When was the University of Kent at Canterbury officially established?
The institution received its Royal Charter on the 4th of January 1965. Five hundred students arrived on the 11th of October 1965, marking the official start of operations.
Short answers, pulled from the story.
The institution received its Royal Charter on the 4th of January 1965. Five hundred students arrived on the 11th of October 1965, marking the official start of operations.
A disused railway tunnel beneath the campus collapsed causing part of the Cornwallis Building to sink nearly one meter within about an hour on the evening of July 11th. Insurance covered subsidence damage allowing demolition of the affected south-west corner and construction of a new wing elsewhere.

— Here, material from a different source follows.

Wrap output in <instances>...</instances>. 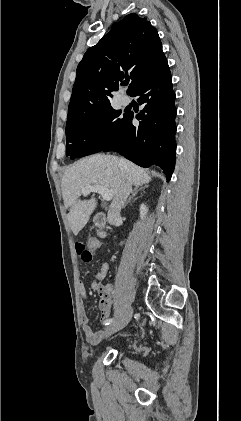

Two Nobel Prize winners emerged from Kent including Kazuo Ishiguro who studied English and Philosophy graduating in 1978 and won his prize in 2017. Abdulrazak Gurnah holds a PhD earned in 1982 receiving recognition in 2021.
The student population includes around fifteen thousand undergraduates and four thousand postgraduates representing approximately twelve-eight different nationalities. The institution hosts students from one hundred fifty-eight different nationalities globally.
The joint campus officially opened in 2004 after initially operating from Mid-Kent College facilities. A collaboration named Universities at Medway began in 2000 with Greenwich, MidKent College, and Christ Church universities.